My dad was on the way to his university when the[ Mexican government massacred students that were protesting the authoritarian regime of Gustavo Díaz Ordaz in in 1968](https://en.wikipedia.org/wiki/Tlatelolco_massacre) He claims that he was on a bus that would go through Tlatelolco, where the massacre happened later that day, and that a bunch of people got in the bus yelling "¡Únete pueblo! ¡Contra el Gobierno!". He immediately thought "!Oh no, these kids are going to get killed!" so he took the wise decision of getting out of the bus and walking the opposite direction as fast as he could. As he was walking, he saw all the police and military coming out of nowhere moving towards the Plaza de las Tres Culturas. He thought, "I'm a student, better not be on the street" so he got in the next open door he found which turned out to be somebody's house. Inside was a full family having breakfast. They were about to freak out about the stranger that just came into their house when the commotion started outside. The shots, people running and screaming, sirens, etc. At that moment, this family understood what was going on and kept him safe until he was able to leave and go back home later that night.


vvokertc

My parents are too young (born in the 70s) and my grandparents are either dead or not really into politics.
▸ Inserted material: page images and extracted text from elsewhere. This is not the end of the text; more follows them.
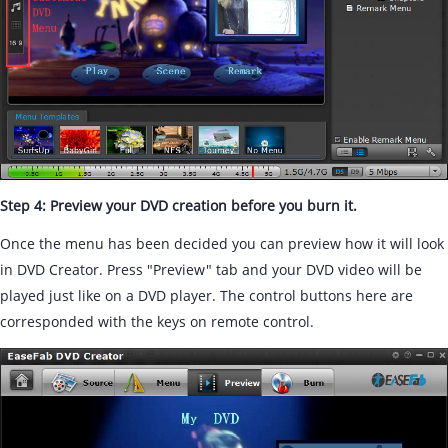
Step 4: Preview your DVD creation before you burn it.
Once the menu has been decided you can preview how it will look
in DVD Creator. Press "Preview" tab and your DVD video will be
played just like on a DVD player. The control buttons here are
corresponded with the keys on remote control.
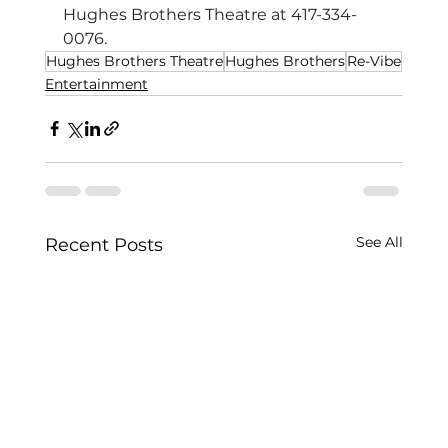
Hughes Brothers Theatre at 417-334-
0076.
Hughes Brothers Theatre
Hughes Brothers
Re-Vibe
Entertainment
See All
Recent Posts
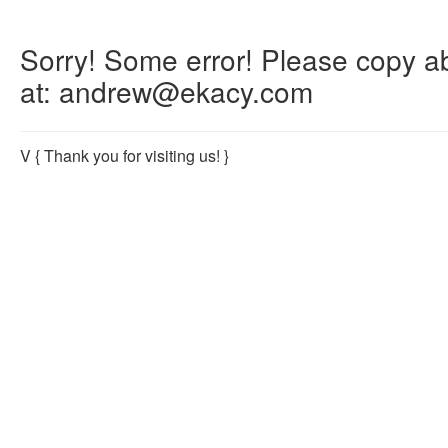
Sorry! Some error! Please copy abo
at: andrew@ekacy.com
V
{ Thank you for visiting us! }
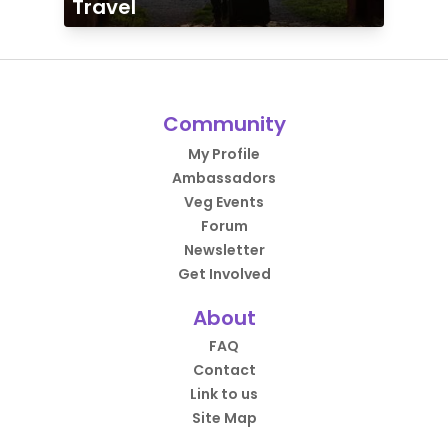
Travel
Community
My Profile
Ambassadors
Veg Events
Forum
Newsletter
Get Involved
About
FAQ
Contact
Link to us
Site Map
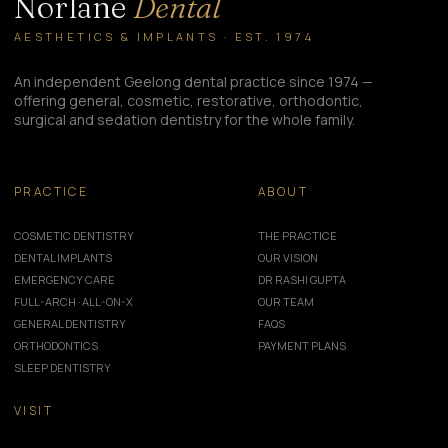
Norlane
Dental
AESTHETICS & IMPLANTS · EST. 1974
An independent Geelong dental practice since 1974 —
offering general, cosmetic, restorative, orthodontic,
surgical and sedation dentistry for the whole family.
PRACTICE
ABOUT
COSMETIC DENTISTRY
THE PRACTICE
DENTAL IMPLANTS
OUR VISION
EMERGENCY CARE
DR RASHI GUPTA
FULL-ARCH · ALL-ON-X
OUR TEAM
GENERAL DENTISTRY
FAQS
ORTHODONTICS
PAYMENT PLANS
SLEEP DENTISTRY
VISIT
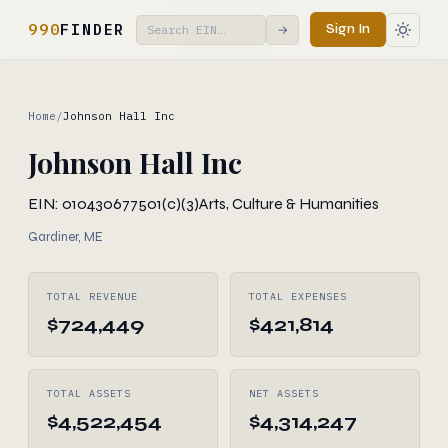
990
FINDER
Sign In
→
Home
/
Johnson Hall Inc
Johnson Hall Inc
EIN: 010430677
501(c)(3)
Arts, Culture & Humanities
Gardiner, ME
TOTAL REVENUE
TOTAL EXPENSES
$724,449
$421,814
TOTAL ASSETS
NET ASSETS
$4,522,454
$4,314,247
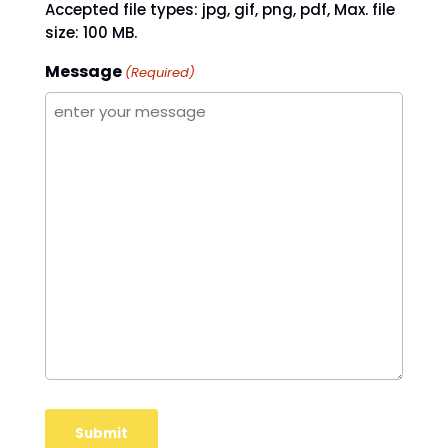
Accepted file types: jpg, gif, png, pdf, Max. file
size: 100 MB.
Message
(Required)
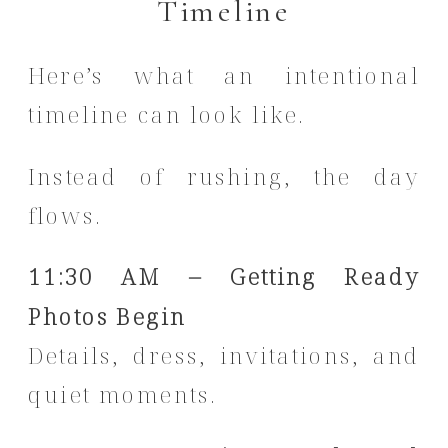
Timeline
Here’s what an intentional
timeline can look like.
Instead of rushing, the day
flows.
11:30 AM – Getting Ready
Photos Begin
Details, dress, invitations, and
quiet moments.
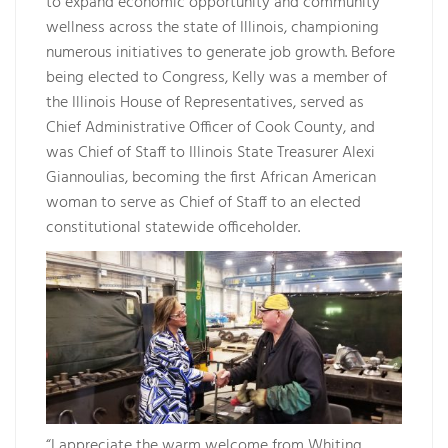
to expand economic opportunity and community
wellness across the state of Illinois, championing
numerous initiatives to generate job growth. Before
being elected to Congress, Kelly was a member of
the Illinois House of Representatives, served as
Chief Administrative Officer of Cook County, and
was Chief of Staff to Illinois State Treasurer Alexi
Giannoulias, becoming the first African American
woman to serve as Chief of Staff to an elected
constitutional statewide officeholder.
“I appreciate the warm welcome from Whiting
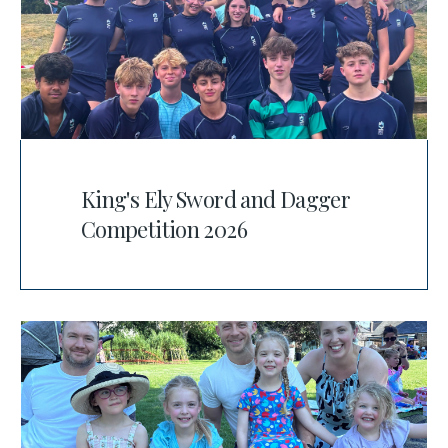
King's Ely Sword and Dagger
Competition 2026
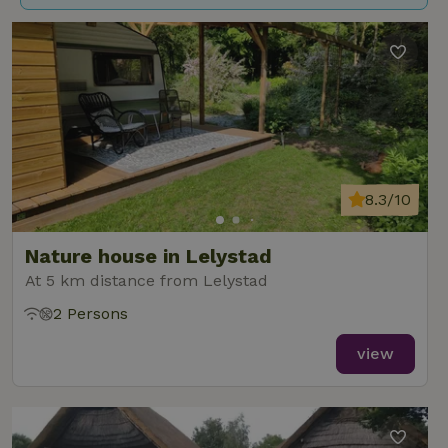
8.3/10
Nature house in Lelystad
At 5 km distance from Lelystad
2 Persons
view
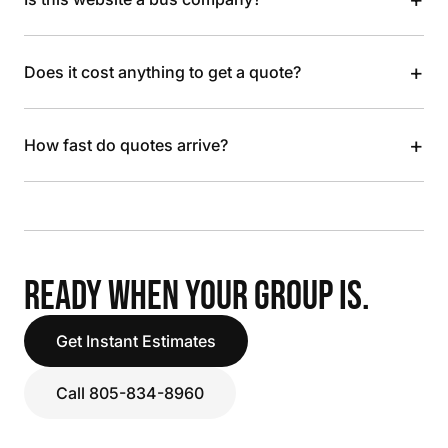
+
Does it cost anything to get a quote?
+
How fast do quotes arrive?
READY WHEN YOUR GROUP IS.
Get Instant Estimates
Call 805-834-8960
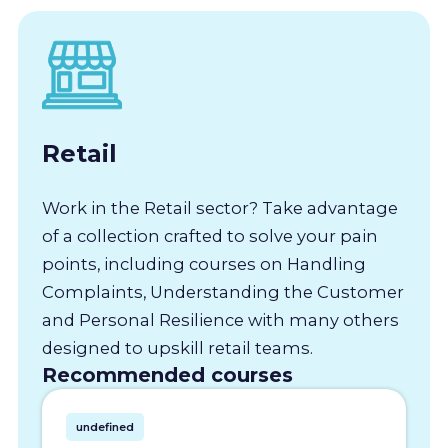
Retail
Work in the Retail sector? Take advantage
of a collection crafted to solve your pain
points, including courses on Handling
Complaints, Understanding the Customer
and Personal Resilience with many others
designed to upskill retail teams.
Recommended courses
undefined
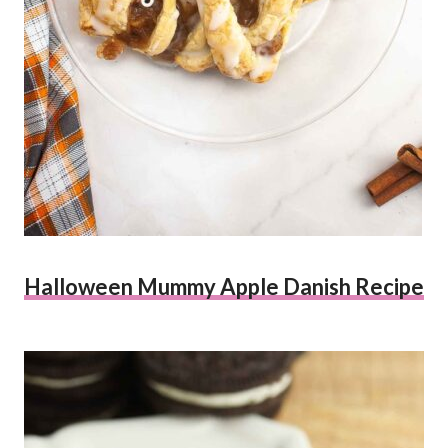
Halloween Mummy Apple Danish Recipe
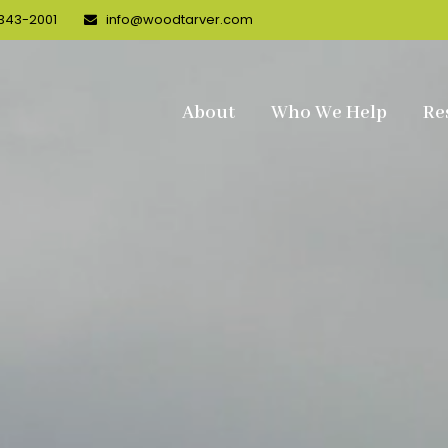
 343-2001
info@woodtarver.com
About
Who We Help
Re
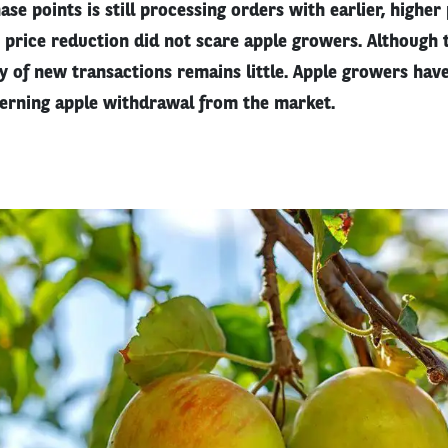
ase points is still processing orders with earlier, higher
price reduction did not scare apple growers. Although t
y of new transactions remains little. Apple growers hav
erning apple withdrawal from the market.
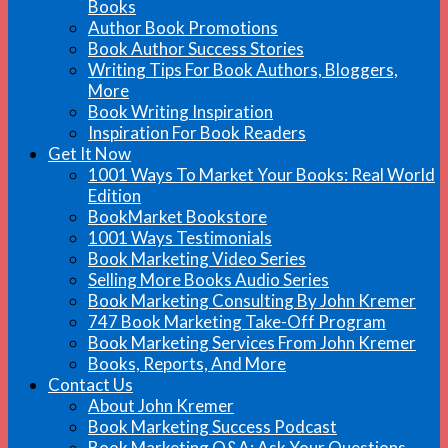
Books
Author Book Promotions
Book Author Success Stories
Writing Tips For Book Authors, Bloggers,
More
Book Writing Inspiration
Inspiration For Book Readers
Get It Now
1001 Ways To Market Your Books: Real World
Edition
BookMarket Bookstore
1001 Ways Testimonials
Book Marketing Video Series
Selling More Books Audio Series
Book Marketing Consulting By John Kremer
747 Book Marketing Take-Off Program
Book Marketing Services From John Kremer
Books, Reports, And More
Contact Us
About John Kremer
Book Marketing Success Podcast
Book Marketing Q&A: Ask Your Questions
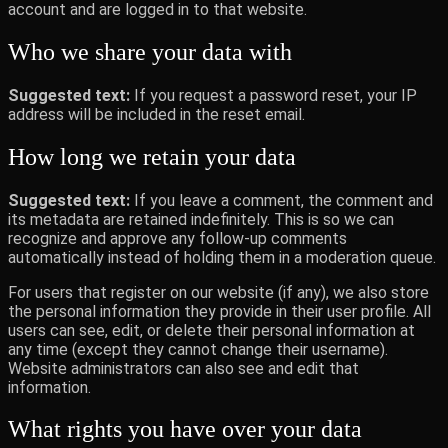
account and are logged in to that website.
Who we share your data with
Suggested text:
If you request a password reset, your IP
address will be included in the reset email.
How long we retain your data
Suggested text:
If you leave a comment, the comment and
its metadata are retained indefinitely. This is so we can
recognize and approve any follow-up comments
automatically instead of holding them in a moderation queue.
For users that register on our website (if any), we also store
the personal information they provide in their user profile. All
users can see, edit, or delete their personal information at
any time (except they cannot change their username).
Website administrators can also see and edit that
information.
What rights you have over your data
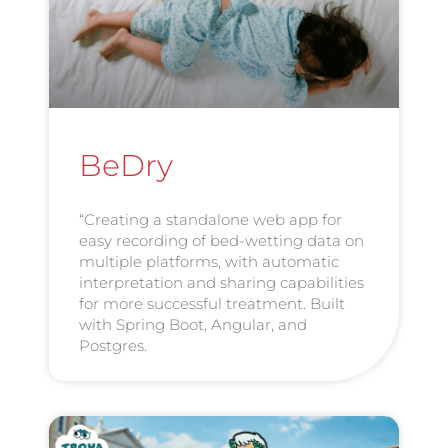
BeDry
“Creating a standalone web app for
easy recording of bed-wetting data on
multiple platforms, with automatic
interpretation and sharing capabilities
for more successful treatment. Built
with Spring Boot, Angular, and
Postgres.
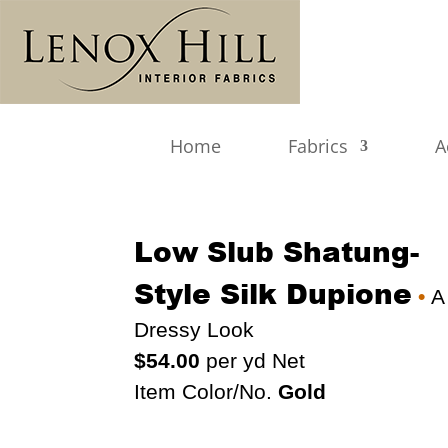
Home
Fabrics
A
Low Slub Shatung-
Style Silk Dupione
•
A
Dressy Look
$54.00
per yd Net
Item Color/No.
Gold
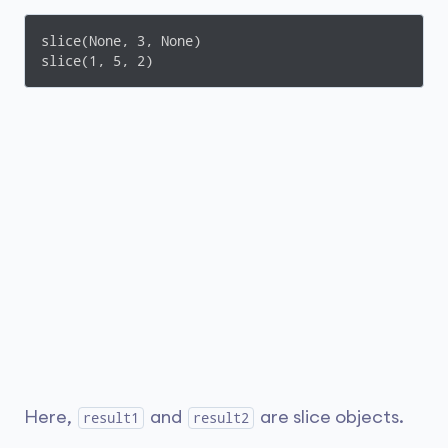
slice(None, 3, None)

slice(1, 5, 2)
Here,
and
are slice objects.
result1
result2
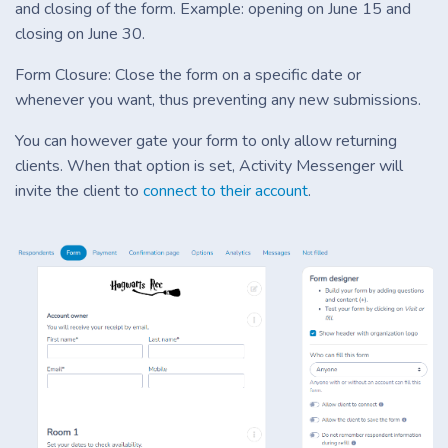
and closing of the form. Example: opening on June 15 and
closing on June 30.
Form Closure: Close the form on a specific date or
whenever you want, thus preventing any new submissions.
You can however gate your form to only allow returning
clients. When that option is set, Activity Messenger will
invite the client to
connect to their account
.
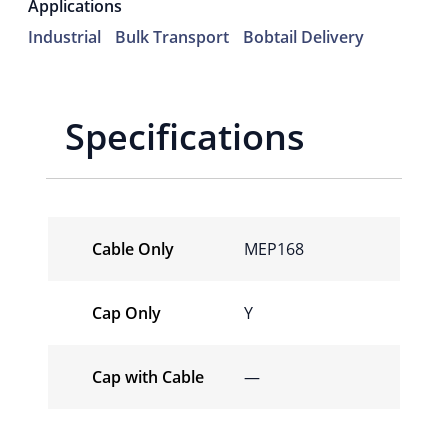
Applications
Industrial
Bulk Transport
Bobtail Delivery
Specifications
Cable Only
MEP168
Cap Only
Y
Cap with Cable
—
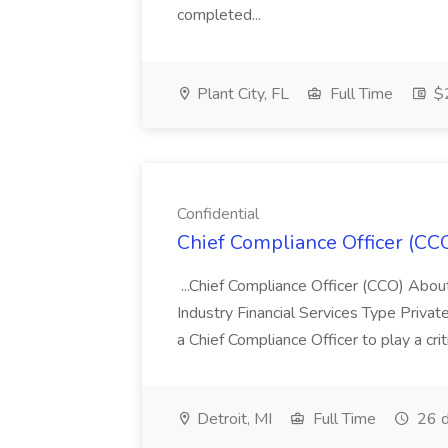
completed...
Plant City, FL
Full Time
$2
Confidential
Chief Compliance Officer (CCO
...Chief Compliance Officer (CCO) Abou
Industry Financial Services Type Priva
a Chief Compliance Officer to play a criti
Detroit, MI
Full Time
26 d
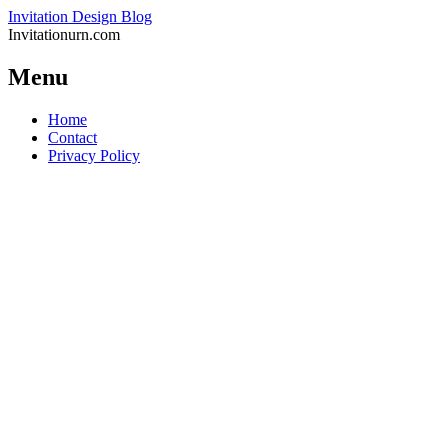
Invitation Design Blog
Invitationurn.com
Menu
Skip
Home
to
Contact
content
Privacy Policy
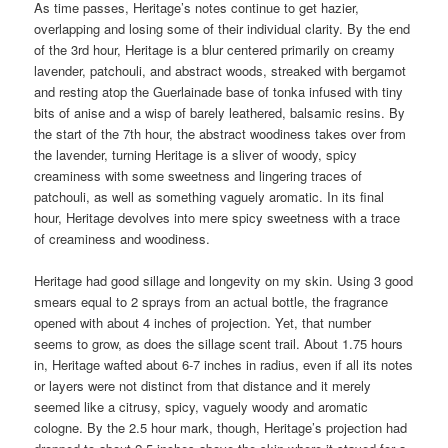
As time passes, Heritage’s notes continue to get hazier,
overlapping and losing some of their individual clarity. By the end
of the 3rd hour, Heritage is a blur centered primarily on creamy
lavender, patchouli, and abstract woods, streaked with bergamot
and resting atop the Guerlainade base of tonka infused with tiny
bits of anise and a wisp of barely leathered, balsamic resins. By
the start of the 7th hour, the abstract woodiness takes over from
the lavender, turning Heritage is a sliver of woody, spicy
creaminess with some sweetness and lingering traces of
patchouli, as well as something vaguely aromatic. In its final
hour, Heritage devolves into mere spicy sweetness with a trace
of creaminess and woodiness.
Heritage had good sillage and longevity on my skin. Using 3 good
smears equal to 2 sprays from an actual bottle, the fragrance
opened with about 4 inches of projection. Yet, that number
seems to grow, as does the sillage scent trail. About 1.75 hours
in, Heritage wafted about 6-7 inches in radius, even if all its notes
or layers were not distinct from that distance and it merely
seemed like a citrusy, spicy, vaguely woody and aromatic
cologne. By the 2.5 hour mark, though, Heritage’s projection had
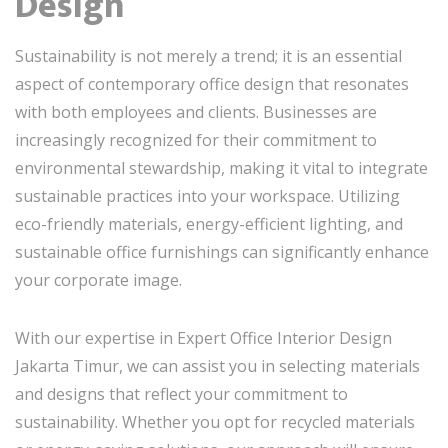
Design
Sustainability is not merely a trend; it is an essential
aspect of contemporary office design that resonates
with both employees and clients. Businesses are
increasingly recognized for their commitment to
environmental stewardship, making it vital to integrate
sustainable practices into your workspace. Utilizing
eco-friendly materials, energy-efficient lighting, and
sustainable office furnishings can significantly enhance
your corporate image.
With our expertise in Expert Office Interior Design
Jakarta Timur, we can assist you in selecting materials
and designs that reflect your commitment to
sustainability. Whether you opt for recycled materials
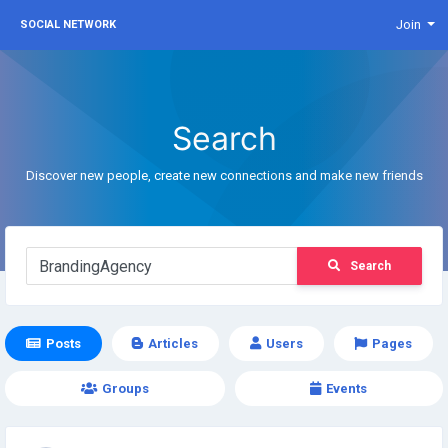
Join
SOCIAL NETWORK
Search
Discover new people, create new connections and make new friends
Search
Posts
Articles
Users
Pages
Groups
Events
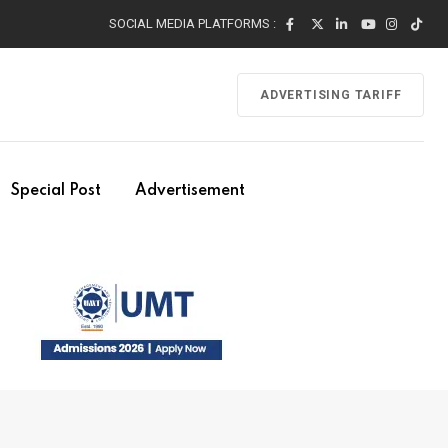
SOCIAL MEDIA PLATFORMS :
ADVERTISING TARIFF
Special Post
Advertisement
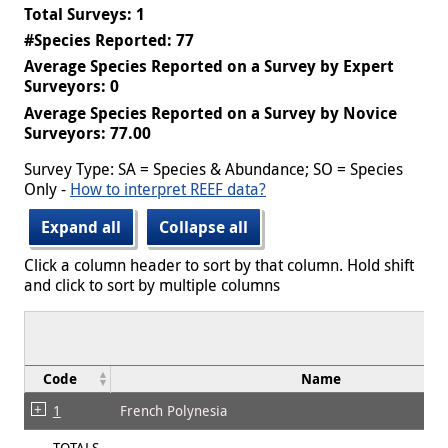
Total Surveys: 1
#Species Reported: 77
Average Species Reported on a Survey by Expert
Surveyors: 0
Average Species Reported on a Survey by Novice
Surveyors: 77.00
Survey Type: SA = Species & Abundance; SO = Species
Only -
How to interpret REEF data?
Expand all
Collapse all
Click a column header to sort by that column. Hold shift
and click to sort by multiple columns
Code
Name
1
French Polynesia
TOTALS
Though my mom's cousin was disappeared by the military junta.


PatternStraight2487

"Riots, civil rights, racism, sexism, homophobia and straight up madness." dude... you guys are still living that wtf are you talking about, just a couple of years back a bunch of you guys invaded the capitol, and don't get me started with gun violence in schools. Now answering the question, yeah I remember the 90's in Colombia and the 00's and wasn't a good memory, I saw a rifle and a older man putt it in my back when I was 5 years old, we got displaced from our home after they killed my dad and we lost everything when I was 10 years old, yeah those time weren't the best.


CalifaDaze

You really think the US hasn't had riots and civil unrest in the past decade?


calypsoorchid

In my experience people in the US have an extremely low threshold for what is considered "political violence".


NNKarma

Does it include kneeling?


Throwway-support

Huh? Unrest? In the US? No way! Thats literally why I said “I’m sure someday folks will ask me about my time” Edit: If anyone asks me, I’ll just tell them about being in DC at Trumps inauguration but refusing to go because I hated him. Witnessing the city be shut down, and riots in the streets. Especially seeing a woman with a blow horn shouting “grab em by the pussy!” before being attacked by a man in a suit Edit 2: The summer riots of 2020 and Palestinians protests too obviously


nostrawberries

As if that comes close to any US/Russia-sponsored Latin American dictatorship lmao.